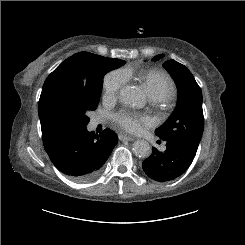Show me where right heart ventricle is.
Returning a JSON list of instances; mask_svg holds the SVG:
<instances>
[{
  "label": "right heart ventricle",
  "instance_id": "right-heart-ventricle-1",
  "mask_svg": "<svg viewBox=\"0 0 245 245\" xmlns=\"http://www.w3.org/2000/svg\"><path fill=\"white\" fill-rule=\"evenodd\" d=\"M124 73L126 77L132 75V73L129 71H125ZM140 77L147 88L150 98L159 97L162 95H167L171 98L174 94V83L170 76L165 72L158 69H151L142 72Z\"/></svg>",
  "mask_w": 245,
  "mask_h": 245
}]
</instances>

> Exercise description
Your task is to copy each line of the material that contains the word "instances".

> Solution
Returning a JSON list of instances; mask_svg holds the SVG:
<instances>
</instances>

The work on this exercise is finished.